Published: 13 July 2020
A new drug targeting the genetic cause of a rare form of motor neurone disease (MND) has shown encouraging results in early research supported by the NIHR.
The phase 1-2 study, published in the New England Journal of Medicine, has shown that the new investigational drug tofersen is safe and well tolerated in people with a genetic form of MND.
MND is a disorder that affects the nerves - or motor neurons - in the brain and spinal cord that form the connection between the nervous system and muscles, enabling movement of the body.
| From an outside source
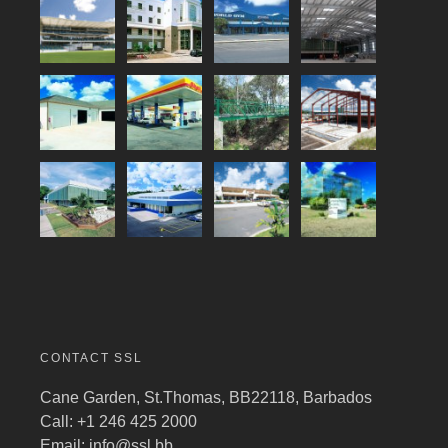
CONTACT SSL
Cane Garden, St.Thomas, BB22118, Barbados
Call: +1 246 425 2000
Email:
info@ssl.bb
In people with MND, the messages from these nerves gradually stop reaching the muscles, leading them to weaken, stiffen and eventually waste.
About 5,000 people in the UK have MND. The progressive disease affects a patient’s ability to walk, talk, use their arms and hands, eat and breathe.
Superoxide dismutase 1, known as SOD1, is the first gene found to cause MND. Mutations in this gene in people with MND cause a normal enzyme to become toxic to nerve cells and cause progression of the disease.
A faulty SOD1 gene is the known cause in 2% of all MND patients, and up to 20% of patients who have a family history of the disease.
This new trial, sponsored by biotechnology company Biogen Inc, showed that tofersen has the potential to reduce the levels of the toxic protein generated by the faulty SOD1 gene. Reducing levels of the protein will reduce damage in the nerve cells and help to slow the progression of symptoms.
The study was supported by the NIHR Sheffield Biomedical Research Centre, a partnership between the University of Sheffield’s Institute for Translational Neuroscience (SITraN) and the Sheffield Teaching Hospitals NHS Foundation Trust, which was the only site in the UK to participate in this major international clinical trial.
Professor Dame Pamela Shaw, Director of SITraN, European Chief Investigator on the trial and Director of the NIHR Sheffield Biomedical Research Centre, said: “The rise of genetic screening in our clinic means that we can now identify the different genetic subtypes of MND, which is helping to enhance the research effort.
“It has been a real privilege to participate in this trial of the investigational drug tofersen here in Sheffield, and our patients have shown huge commitment in taking part, so it’s a step forward that the published results warrant additional study in a larger patient group.”
The next phase of the trial will continue to further explore the safety and efficacy of the investigational drug.